2°/ que l'article L. 441-3 in fine du code de la construction et de l'habitation, dans sa rédaction issue de la loi du 23 novembre 2018, prévoyant qu'il n'est pas applicable aux locataires ayant refusé de conclure un nouveau bail en application de l'article L. 353-7 du même code, présente un caractère interprétatif, en ce qu'il restaure l'option du titulaire d'un bail d'habitation repris par un organisme d'habitation à loyer modéré, entre le maintien de la soumission de son bail au régime de la loi du 6 juillet 1989, exclusif du paiement d'un supplément de loyer de solidarité, et la soumission du bail au régime du bail conventionné, impliquant un tel paiement (concomitamment aux avantages de ce régime), option que la jurisprudence de la Cour de cassation avait paralysée ; qu'en refusant de faire application de la disposition nouvelle, au prétexte de la non-rétroactivité de la loi nouvelle, la cour d'appel, qui a méconnu son caractère interprétatif, a violé l'article L. 441-3 in fine du code de la construction et de l'habitation, ensemble l'article 2 du code civil. »

Réponse de la Cour

6. D'une part, la loi nouvelle, ne disposant que pour l'avenir, ne peut modifier les effets légaux d'une situation juridique définitivement réalisée lors de son entrée en vigueur.

7. D'autre part, les nouvelles dispositions de l'article L. 441-3 du code de la construction et de l'habitation, issues de la loi du 23 novembre 2018, combinées avec celles de l'article L. 353-16 du même code, ont pour objet d'instaurer, au profit des locataires titulaires d'un bail en cours de validité lors de la signature d'une convention avec l'Etat par un organisme d'habitations à loyer modéré, une option leur permettant soit de conserver leur ancien bail soit de conclure un nouveau bail conforme aux stipulations de la convention.
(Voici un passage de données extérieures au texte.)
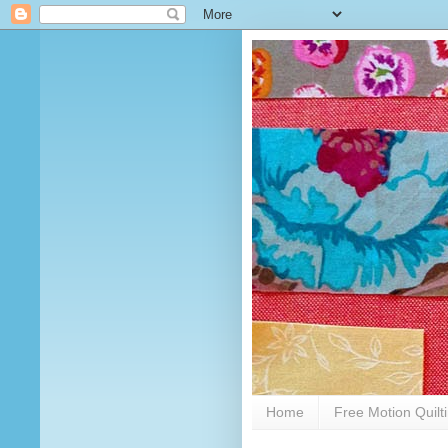
Home
Free Motion Quilt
8. Il résulte des termes de la loi du 23 novembre 2018 et des travaux parlementaires que cette disposition est dépourvue de caractère interprétatif justifiant une application rétroactive.

9. La cour d'appel a exactement retenu que les dispositions des articles L. 353-16 et L. 441-3 du code de la construction et de l'habitation, dans leur rédaction antérieure à celle issue de la loi du 23 novembre 2018, lesquelles dérogeaient à celles de l'article L. 353-7 du même code, s'appliquaient au logement occupé par M. et Mme [R] dès la signature de la convention du 6 juin 2014, de sorte que la société Vilogia n'était pas tenue de leur proposer un nouveau bail.

10. Elle a déduit, à bon droit, de ces motifs, dont il résultait que les effets légaux de cette convention étaient définitivement acquis lors de l'entrée en vigueur de la loi du 23 novembre 2018, que la société Vilogia avait pu valablement notifier dès 2015 un supplément de loyer de solidarité à M. et Mme [R].

11. Le moyen n'est donc pas fondé.

PAR CES MOTIFS, la Cour :

REJETTE le pourvoi.

- Président : M. Chauvin - Rapporteur : Mme Schmitt - Avocat général : Mme Guilguet-Pauthe - Avocat(s) : SCP Rousseau et Tapie ; SCP Baraduc, Duhamel et Rameix -

Textes visés :

Articles L. 441-3 et L 353-16 du code de la construction et de l'habitation.